Cela fait bientôt un demi-siècle que retombent sur les Allemands les plaies qui se sont abattues sur l’humanité en cette période terrible où la « civilisation bourgeoise » s’est mise à reculer à partir de celle qui fut sans doute le point culminant de sa grandeur.

Lors de l’éclatement de la guerre impérialiste de 1914, l’énorme duperie présentant le conflit comme une guerre idéologique se fondait sur le dénigrement de l’Allemagne et du peuple allemand. Ce n’était pas le capitalisme qui s’engageait sur la pente inéluctable de l’infamie et de la honte qui lui sont propres, de la barbarie sans voile dénoncée par les marxistes. Non. La civilisation, unique dans le temps et l’espace, était l’attribut de l’humanité auquel un seul portait atteinte : l’Allemand; tous les autres, en une sainte croisade, la défendaient ! Le blasphème est là tout entier, le même qu’en 1939 et qu’aujourd’hui.

Le grand mouvement marxiste international sembla se déchirer.
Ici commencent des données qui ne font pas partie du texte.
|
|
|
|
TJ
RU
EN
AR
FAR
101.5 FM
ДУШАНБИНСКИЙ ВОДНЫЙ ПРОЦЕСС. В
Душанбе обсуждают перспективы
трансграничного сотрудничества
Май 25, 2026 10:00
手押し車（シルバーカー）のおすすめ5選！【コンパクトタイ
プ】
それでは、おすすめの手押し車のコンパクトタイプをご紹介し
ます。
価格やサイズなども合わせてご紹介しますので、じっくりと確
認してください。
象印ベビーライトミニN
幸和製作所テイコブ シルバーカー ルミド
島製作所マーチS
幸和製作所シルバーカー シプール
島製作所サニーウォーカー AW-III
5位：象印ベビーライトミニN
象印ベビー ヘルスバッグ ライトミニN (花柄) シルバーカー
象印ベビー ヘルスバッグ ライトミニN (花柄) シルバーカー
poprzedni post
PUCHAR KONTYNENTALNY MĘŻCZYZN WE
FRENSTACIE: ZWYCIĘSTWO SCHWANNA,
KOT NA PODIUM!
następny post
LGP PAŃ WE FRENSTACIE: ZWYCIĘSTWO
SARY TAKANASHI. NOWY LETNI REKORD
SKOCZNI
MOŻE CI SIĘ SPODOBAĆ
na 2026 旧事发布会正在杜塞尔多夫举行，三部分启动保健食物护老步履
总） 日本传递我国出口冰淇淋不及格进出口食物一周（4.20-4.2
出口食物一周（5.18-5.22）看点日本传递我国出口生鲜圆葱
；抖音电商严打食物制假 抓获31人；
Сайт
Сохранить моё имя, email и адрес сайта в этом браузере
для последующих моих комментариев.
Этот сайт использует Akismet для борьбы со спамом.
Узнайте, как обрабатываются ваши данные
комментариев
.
Les marxistes orthodoxes virent dans la guerre la conséquence inéluctable du système social capitaliste et dans la réaction du capital allemand, l’effet de son exclusion du banquet colonial qui se tenait autour de la dépouille des malheureux peuples de couleur. De l’autre bord, les renégats soutinrent que le prolétariat devait se prêter à la défense de la patrie locale ou de la civilisation humaine, contre laquelle il devait troquer sa propre cause, l’avènement de la révolution socialiste.

Les renégats se manifestèrent aussi, et de manière prépondérante, en Allemagne; la menace, selon eux, venait de la Russie féodale qui tendait à détruire un siècle de démocratie, cela même que les partisans de l’Entente reprochaient aux Empires centraux.
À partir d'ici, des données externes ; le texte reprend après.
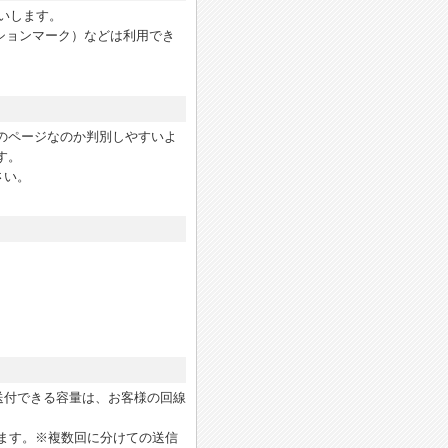
いします。
ーションマーク）などは利用でき
のページなのか判別しやすいよ
す。
さい。
送付できる容量は、お客様の回線
ます。※複数回に分けての送信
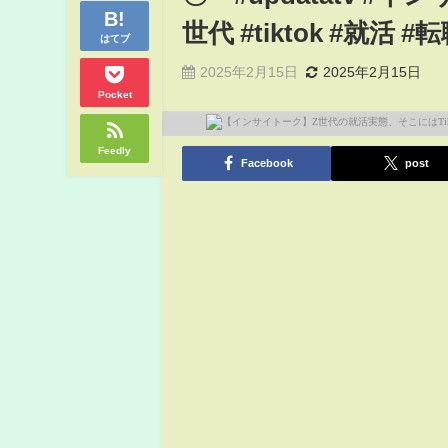
世代 #tiktok #就活 
はてブ
2025年2月15日
2025年2月15日
Pocket
Feedly
Facebook
post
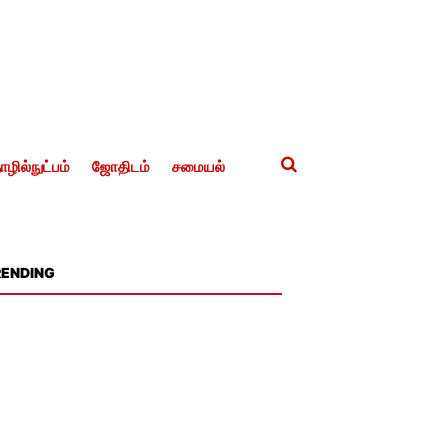
ழில்நுட்பம்
ஜோதிடம்
சமையல்
RENDING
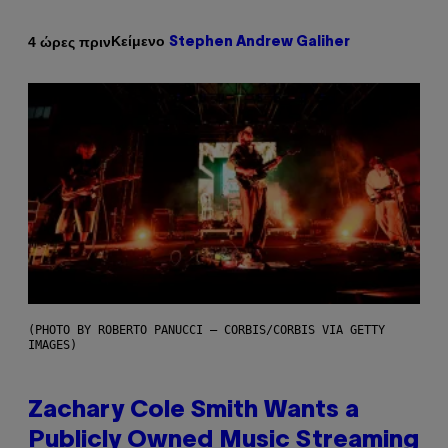
Κείμενο
4 ώρες πριν
Stephen Andrew Galiher
(PHOTO BY ROBERTO PANUCCI – CORBIS/CORBIS VIA GETTY
IMAGES)
Zachary Cole Smith Wants a
Publicly Owned Music Streaming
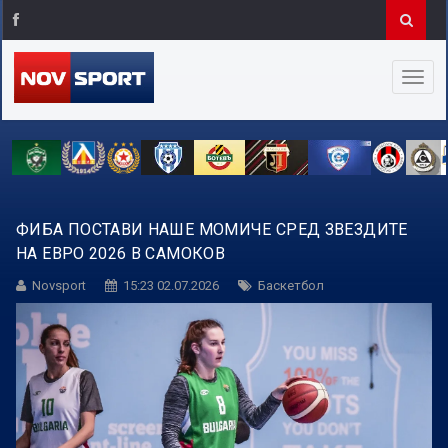
ФИБА ПОСТАВИ НАШЕ МОМИЧЕ СРЕД ЗВЕЗДИТЕ
НА ЕВРО 2026 В САМОКОВ
Novsport
15:23 02.07.2026
Баскетбол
Les falsificateurs du socialisme eurent recours à tous les moyens : les anti-Allemands, pour leur part, inaugurant l’infamie du racisme et de la prédestination des peuples à sauver ou ruiner l’ensemble de l’espèce humaine, insufflèrent la haine perfide en se servant du texte de Tacite sur la Germanie dans lequel le Latin civilisé décrivait ce peuple rebelle à l’oppression impériale comme une horde de brutes et de bêtes féroces, et en faisant traverser à ces dernières, inchangées, deux millénaires.

Dans la première guerre, l’Allemagne fut défaite, mais ce ne fut pas le mérite des socialistes qui s’étaient fait les Croisés de l’idée libérale bourgeoise. Ceux qui creusèrent la tombe de l’État du Kaiser furent précisément les socialistes de l’aile saine qui, au lieu de la croisade extérieure, avaient soutenu le défaitisme intérieur et la guerre civile. La révolution russe d’Octobre élimina un ennemi puissant des armées allemandes; cela d’autant plus qu’en 1918 elle signa la paix de Brest-Litovsk.
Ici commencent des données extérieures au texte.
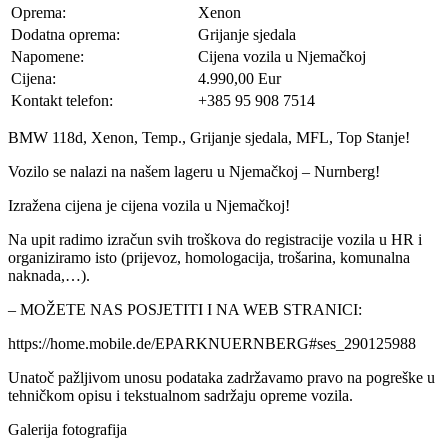
Oprema:
Xenon
Dodatna oprema:
Grijanje sjedala
Napomene:
Cijena vozila u Njemačkoj
Cijena:
4.990,00 Eur
Kontakt telefon:
+385 95 908 7514
BMW 118d, Xenon, Temp., Grijanje sjedala, MFL, Top Stanje!
Vozilo se nalazi na našem lageru u Njemačkoj – Nurnberg!
Izražena cijena je cijena vozila u Njemačkoj!
Na upit radimo izračun svih troškova do registracije vozila u HR i
organiziramo isto (prijevoz, homologacija, trošarina, komunalna
naknada,…).
– MOŽETE NAS POSJETITI I NA WEB STRANICI:
https://home.mobile.de/EPARKNUERNBERG#ses_290125988
Unatoč pažljivom unosu podataka zadržavamo pravo na pogreške u
tehničkom opisu i tekstualnom sadržaju opreme vozila.
Galerija fotografija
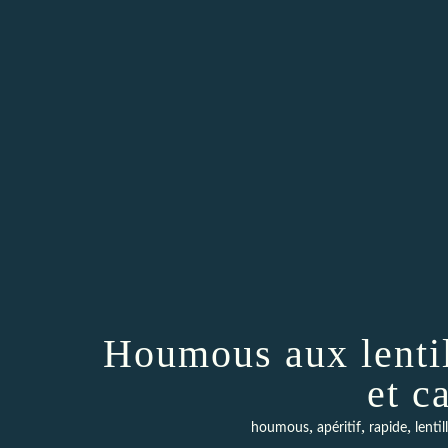
Houmous aux lentil
et c
,
,
,
houmous
apéritif
rapide
lentil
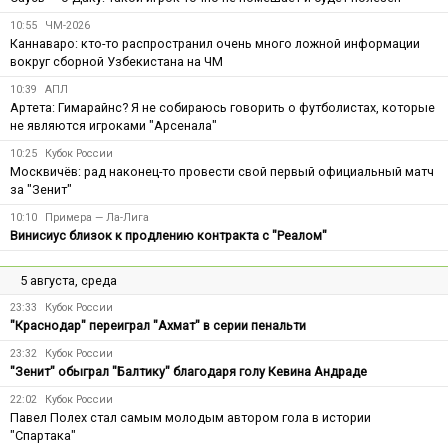
10:55
ЧМ-2026
Каннаваро: кто-то распространил очень много ложной информации
вокруг сборной Узбекистана на ЧМ
10:39
АПЛ
Артета: Гимарайнс? Я не собираюсь говорить о футболистах, которые
не являются игроками "Арсенала"
10:25
Кубок России
Москвичёв: рад наконец-то провести свой первый официальный матч
за "Зенит"
10:10
Примера — Ла-Лига
Винисиус близок к продлению контракта с "Реалом"
5 августа, среда
23:33
Кубок России
"Краснодар" переиграл "Ахмат" в серии пенальти
23:32
Кубок России
"Зенит" обыграл "Балтику" благодаря голу Кевина Андраде
22:02
Кубок России
Павел Полех стал самым молодым автором гола в истории
"Спартака"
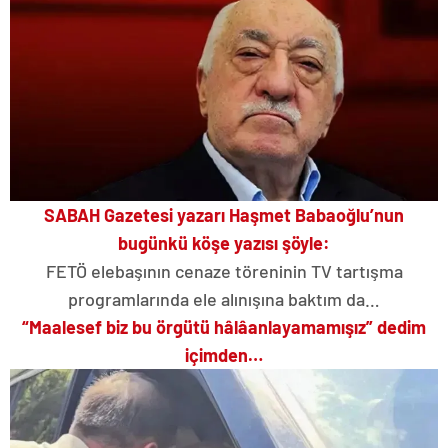
SABAH Gazetesi yazarı Haşmet Babaoğlu’nun
bugünkü köşe yazısı şöyle:
FETÖ elebaşının cenaze töreninin TV tartışma
programlarında ele alınışına baktım da…
“Maalesef biz bu örgütü hâlâ
anlayamamışız”
dedim
içimden…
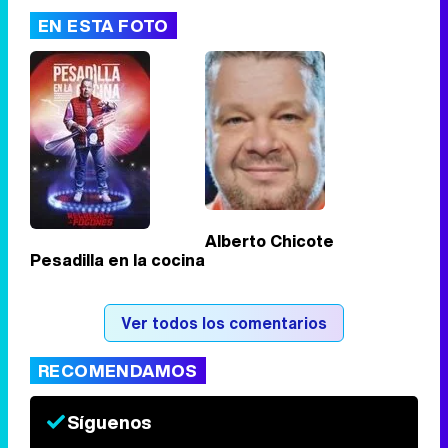
EN ESTA FOTO
Tráiler de '33 días', la nueva serie de Atresplayer con Julián Villagrán y José Manuel Poga
Tráiler en catalán de 'Ravalear', la nueva serie de HBO Max sobre los fondos buitre
Alberto Chicote
Pesadilla en la cocina
Tráiler de la tercera temporada de 'The Walking Dead: Dead City' de AMC+
Ver todos los comentarios
RECOMENDAMOS
Canción ganadora de Eurovisión 2026: DARA con "Bangaranga" por Bulgaria
Síguenos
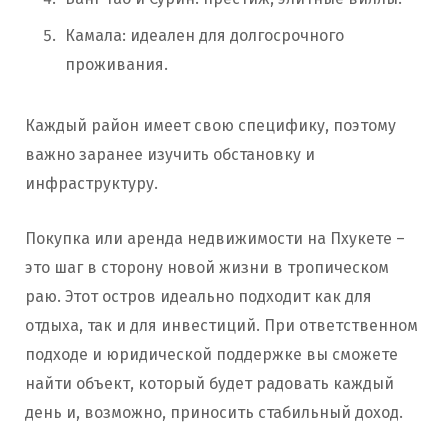
Камала: идеален для долгосрочного
проживания.
Каждый район имеет свою специфику, поэтому
важно заранее изучить обстановку и
инфраструктуру.
Покупка или аренда недвижимости на Пхукете –
это шаг в сторону новой жизни в тропическом
раю. Этот остров идеально подходит как для
отдыха, так и для инвестиций. При ответственном
подходе и юридической поддержке вы сможете
найти объект, который будет радовать каждый
день и, возможно, приносить стабильный доход.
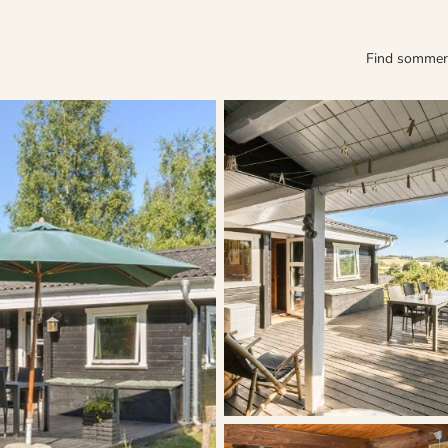
Find somme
Mais le défaitisme, école vivante et généreuse du socialisme, traversa la frontière hérissée de fer et le grand prolétariat comprit la leçon russe. Les fronts occidentaux cédèrent et ce furent la paix de Versailles et la République de Weimar.

Deux voies s’offraient au prolétariat allemand. L’une était la dictature révolutionnaire et la fondation d’une seconde et plus importante République des Soviets. La voie opposée était un mouvement de revanche nationale contre les infâmes pactes de Versailles qui – sans toutefois démanteler la machine productive presque intacte – désarmèrent le vaincu et firent du pays ayant capitulé un État unique mais avec deux portions de territoire séparées par l’insensé « corridor de Danzig ».

L’histoire des crises du prolétariat allemand tiraillé entre ces deux impulsions est pleine d’immenses leçons. Ce furent des traîtres socialistes qui préparèrent la logique solution hitlérienne sur laquelle on déversa à nouveau les mêmes monceaux de littérature spécialisée en atrocités.

Nous, communistes de l’Internationale de Moscou, repoussâmes toute idée de faire front dans une guerre nationale anti-Versailles. Néanmoins cette formule aussi fut évoquée.

Dans une première phase de la seconde guerre de revanche allemande, la Russie, se trouvant désormais en dehors du marxisme révolutionnaire, fit pour un temps bloc avec Hitler et simula la position léniniste suivant laquelle France et Angleterre (puis l’Amérique) luttaient pour des mobiles impérialistes raffinés, ceux de 1914.

Ceci déjà était honteux, mai la seconde étape fut pire. Tendant la main aux Français, Anglais et Américains, les Russes en revinrent à la croisade démocratique la plus criminelle. La force vive du défaitisme de classe était partout paralysée par deux vagues de trahison. Défaite une seconde fois, l’Allemagne n’a pas encore subi son second Versailles, mais bien pire. Les vainqueurs l’ont partagée en deux zones d’occupation formant deux États séparés même s’il n’y a pas de corridor entre les deux portions de territoire. Ce sont deux portions contiguës et même Berlin est partagée en deux.

Le problème de la paix est : avec qui les vainqueurs peuvent-ils la conclure ? Peuvent-ils faire des deux morceaux un État unitaire, l’évacuer, puis signer un traité avec son gouvernement ? La chose ne se fera pas, parce qu’elle est impossible. Elle ne se ferait que si la monstrueuse impasse qui a nom : liberté, démocratie et parlementarisme n’était pas, comme on le sait depuis un siècle de marxisme, le plus abject des mensonges.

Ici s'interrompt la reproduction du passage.